O hâlâ dinç, hâlâ genç...

Oktay EKŞİ
Haberin Devamı

Nereden başladık, nereye geldik?

Cumhuriyet'in 74'üncü yıldönümünde, hepimizi ilgilendiren soru budur.

Görüşümüz açık: Geriye baktığımız zaman yirminci asrı en iyi değerlendiren ulusların belki de birincisi olduğumuzu rahatça söyleyebiliriz.

Üstelik bunu, bizim gibi Atatürk Cumhuriyeti'ne inanmışların değil, ona hiç de sempati ile bakmadığı bilinen, örneğin Refah Parti'li ağızların da -çoğu kez istemeden- söyledikleri bir gerçektir.

İnanmayan, Necmettin Erbakan'ın başbakanlığı döneminde yaptığı konuşmaları incelesin. Dünyanın en saygın ve etkili devletlerinden birinin başbakanı olduğunu kaç kere ifade etmiş, bizzat görsün.

Ve ‘‘Laik cumhuriyet kurulalı hemen her şey yanlış yapıldıysa bu noktaya nasıl geldik?’’ diye kendisi sorsun.

Gerçekten Türk ulusu, Kurtuluş Savaşı'nı kazanan ve cumhuriyeti kuran evlatlarının daha birinci günden itibaren uyguladıkları politika ve izlediği programlar sayesinde, temel çizgisini kırmadan bugüne geldi. Örneğin Yunanistan, Almanya, İtalya, Rusya, İspanya, Bulgaristan, Yugoslavya gibi ikide bir rejim değiştirmedi.

Atatürk'ün cumhuriyeti kurduğu sıralarda önünde Osmanlı hanedanını devirip yerine kendi adıyla bir saltanat düzeni kurma olanağı vardı.

Halife olmasını önerenlere rahatça ‘‘Evet’’ demesi mümkündü.

O dönemin sınıf devrimi rüzgârlarına kapılıp -üstelik Rusya devrimcileri Mustafa Kemal'in mücadelelerine sempati duyuyorlar, ayrıca silah ve malzeme yardımı yapıyorlardı- Türkiye'yi ‘‘Bolşevik’’ yapabilirdi. Zaten bu tür suçlamalar da yok değildi.

Mustafa Kemal o tür heveslere hiç kapılmadı. Yönetimi ulusa devretmeyi amaçlayan Cumhuriyet'i kurdu. Ve kurduğu cumhuriyet gelişerek, Müslüman ülkelerden Türkiye dışında hiçbirinin hâlâ gerçekleştiremediği demokrasiye ulaştı.

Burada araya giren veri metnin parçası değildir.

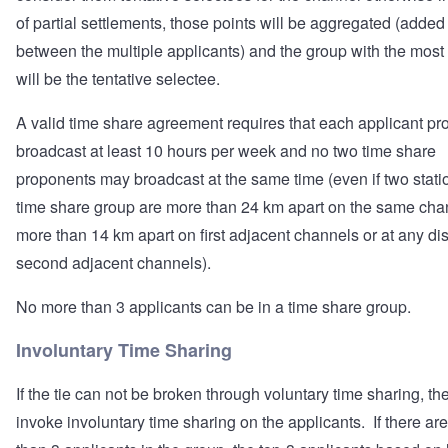
of partial settlements, those points will be aggregated (added
between the multiple applicants) and the group with the most
will be the tentative selectee.
A valid time share agreement requires that each applicant pr
broadcast at least 10 hours per week and no two time share
proponents may broadcast at the same time (even if two statio
time share group are more than 24 km apart on the same cha
more than 14 km apart on first adjacent channels or at any di
second adjacent channels).
No more than 3 applicants can be in a time share group.
Involuntary Time Sharing
If the tie can not be broken through voluntary time sharing, th
invoke involuntary time sharing on the applicants. If there ar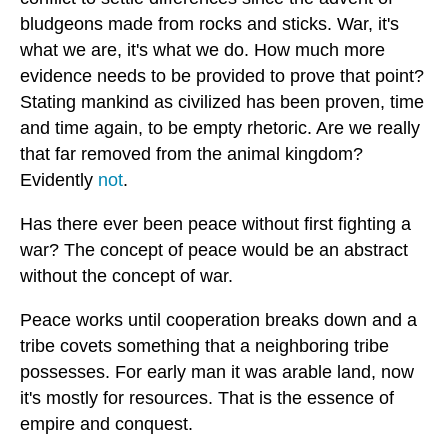
bludgeons made from rocks and sticks. War, it's
what we are, it's what we do. How much more
evidence needs to be provided to prove that point?
Stating mankind as civilized has been proven, time
and time again, to be empty rhetoric. Are we really
that far removed from the animal kingdom?
Evidently
not
.
Has there ever been peace without first fighting a
war? The concept of peace would be an abstract
without the concept of war.
Peace works until cooperation breaks down and a
tribe covets something that a neighboring tribe
possesses. For early man it was arable land, now
it's mostly for resources. That is the essence of
empire and conquest.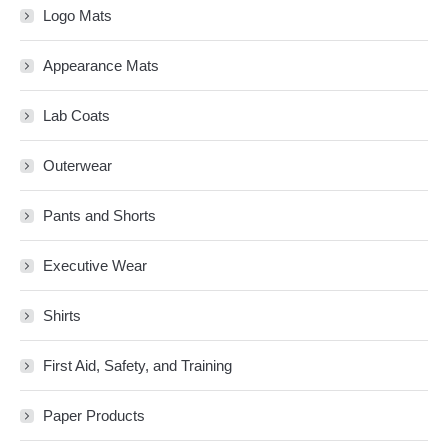
Logo Mats
Appearance Mats
Lab Coats
Outerwear
Pants and Shorts
Executive Wear
Shirts
First Aid, Safety, and Training
Paper Products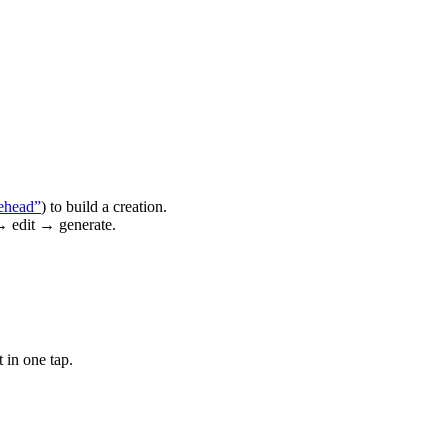
ehead”
) to build a creation.
→ edit → generate.
 in one tap.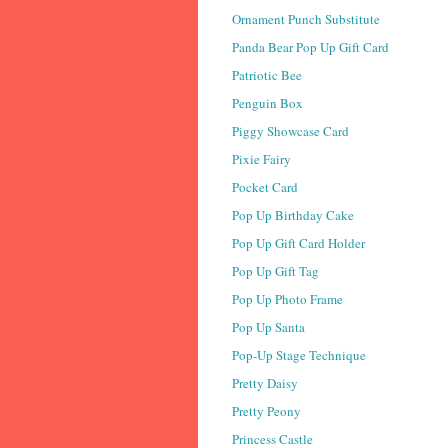
Ornament Punch Substitute
Panda Bear Pop Up Gift Card
Patriotic Bee
Penguin Box
Piggy Showcase Card
Pixie Fairy
Pocket Card
Pop Up Birthday Cake
Pop Up Gift Card Holder
Pop Up Gift Tag
Pop Up Photo Frame
Pop Up Santa
Pop-Up Stage Technique
Pretty Daisy
Pretty Peony
Princess Castle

Aynı dönemlerde İran'da yönetimi ele geçiren Rıza Şah, tam tersini yaptı. Hanedan kurdu. Ve bugünkü İran'ın tohumlarını kendisi atmış oldu.

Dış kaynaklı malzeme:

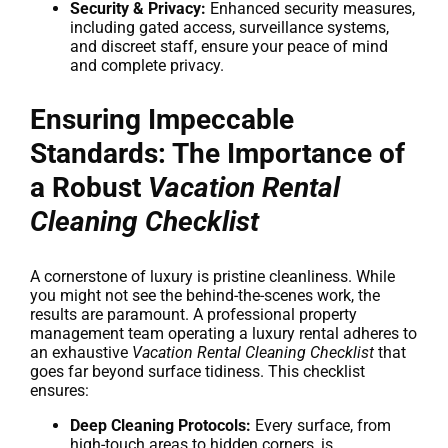
Security & Privacy:
Enhanced security measures,
including gated access, surveillance systems,
and discreet staff, ensure your peace of mind
and complete privacy.
Ensuring Impeccable
Standards: The Importance of
a Robust
Vacation Rental
Cleaning Checklist
A cornerstone of luxury is pristine cleanliness. While
you might not see the behind-the-scenes work, the
results are paramount. A professional property
management team operating a luxury rental adheres to
an exhaustive
Vacation Rental Cleaning Checklist
that
goes far beyond surface tidiness. This checklist
ensures:
Deep Cleaning Protocols:
Every surface, from
high-touch areas to hidden corners, is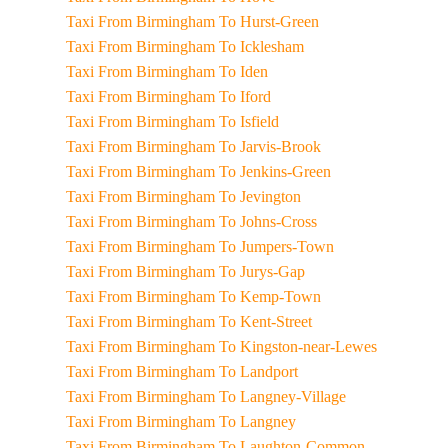
Taxi From Birmingham To Hurst-Green
Taxi From Birmingham To Icklesham
Taxi From Birmingham To Iden
Taxi From Birmingham To Iford
Taxi From Birmingham To Isfield
Taxi From Birmingham To Jarvis-Brook
Taxi From Birmingham To Jenkins-Green
Taxi From Birmingham To Jevington
Taxi From Birmingham To Johns-Cross
Taxi From Birmingham To Jumpers-Town
Taxi From Birmingham To Jurys-Gap
Taxi From Birmingham To Kemp-Town
Taxi From Birmingham To Kent-Street
Taxi From Birmingham To Kingston-near-Lewes
Taxi From Birmingham To Landport
Taxi From Birmingham To Langney-Village
Taxi From Birmingham To Langney
Taxi From Birmingham To Laughton-Common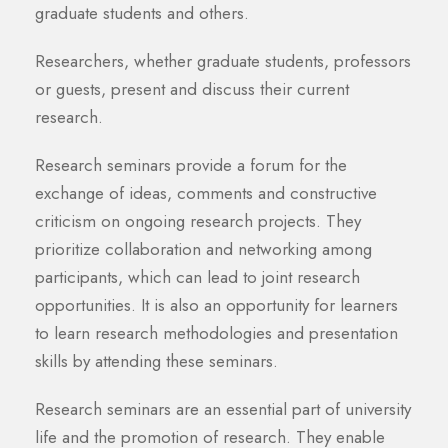
graduate students and others.
Researchers, whether graduate students, professors
or guests, present and discuss their current
research.
Research seminars provide a forum for the
exchange of ideas, comments and constructive
criticism on ongoing research projects. They
prioritize collaboration and networking among
participants, which can lead to joint research
opportunities. It is also an opportunity for learners
to learn research methodologies and presentation
skills by attending these seminars.
Research seminars are an essential part of university
life and the promotion of research. They enable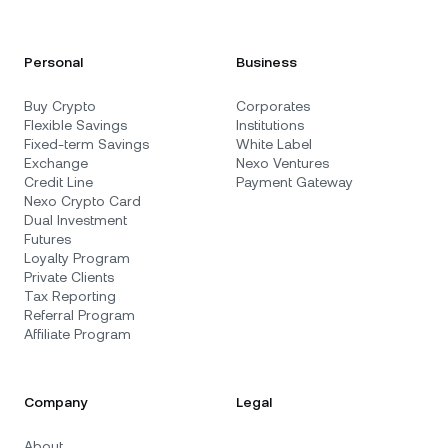
Personal
Business
Buy Crypto
Corporates
Flexible Savings
Institutions
Fixed-term Savings
White Label
Exchange
Nexo Ventures
Credit Line
Payment Gateway
Nexo Crypto Card
Dual Investment
Futures
Loyalty Program
Private Clients
Tax Reporting
Referral Program
Affiliate Program
Company
Legal
About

Cumhuriyetin kurulduğu yıl Türkiye'de milli gelirden birey başına düşen pay 120 dolardan ibaret idi. Üstelik bugünkü değeriyle 7 milyar dolar dış borç vardı. Tüm ticaret filomuz 22 bin tonilatoluktu. O tarihteki İktisat Vekili Celal Bayar, ‘‘Ülkenin sanayileşmesi özel girişime dayandırılırsa en az 200 yıl bekleme dönemi geçirmemiz gerekir’’ diyordu.

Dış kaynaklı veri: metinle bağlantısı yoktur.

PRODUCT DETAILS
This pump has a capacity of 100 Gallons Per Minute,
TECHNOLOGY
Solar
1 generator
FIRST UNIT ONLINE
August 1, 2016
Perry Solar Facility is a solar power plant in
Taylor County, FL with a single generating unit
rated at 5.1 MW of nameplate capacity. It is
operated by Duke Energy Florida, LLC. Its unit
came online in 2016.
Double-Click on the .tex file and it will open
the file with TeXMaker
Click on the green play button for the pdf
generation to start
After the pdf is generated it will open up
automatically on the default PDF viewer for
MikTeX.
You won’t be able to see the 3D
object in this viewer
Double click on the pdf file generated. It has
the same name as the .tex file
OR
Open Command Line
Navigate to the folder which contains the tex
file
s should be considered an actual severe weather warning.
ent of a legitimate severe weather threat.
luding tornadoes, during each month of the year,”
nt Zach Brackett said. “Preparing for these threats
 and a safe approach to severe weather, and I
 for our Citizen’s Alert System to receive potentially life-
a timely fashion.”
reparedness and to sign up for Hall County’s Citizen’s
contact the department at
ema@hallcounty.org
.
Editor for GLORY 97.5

Ama Türkiye ‘‘karma’’ ekonomiyi seçti. Nitekim 1923-39 arasında en hızlı kalkınan ülkelerinin başında Türkiye geliyordu. Meşhur siyaset bilimcisi Prof. Dr. Maurice Duverger de ‘‘Az gelişmiş ülkelerin Moskova ve Pekin etkisinde kalmamış olanları için doğrudan doğruya veya dolaylı biçimde Kemalist sistem çok güçlü sonuçlar uyandırmıştır’’ diyordu.

Bir noktayı daha anımsatalım: Nüfusumuz eğer yüzde 2.8 oranında değil de -Avrupa'daki gibi- yüzde 1 oranında artmış olsaydı, bugün birey başına gelir ortalamamız 10 bin doları geçmiş olacaktı. O nedenle sağa sola kızdığımız zaman kabahati ne cumhuriyeti kuranlarda bulalım ne de cumhuriyette... Kabahat bizim... Onu unutmayalım.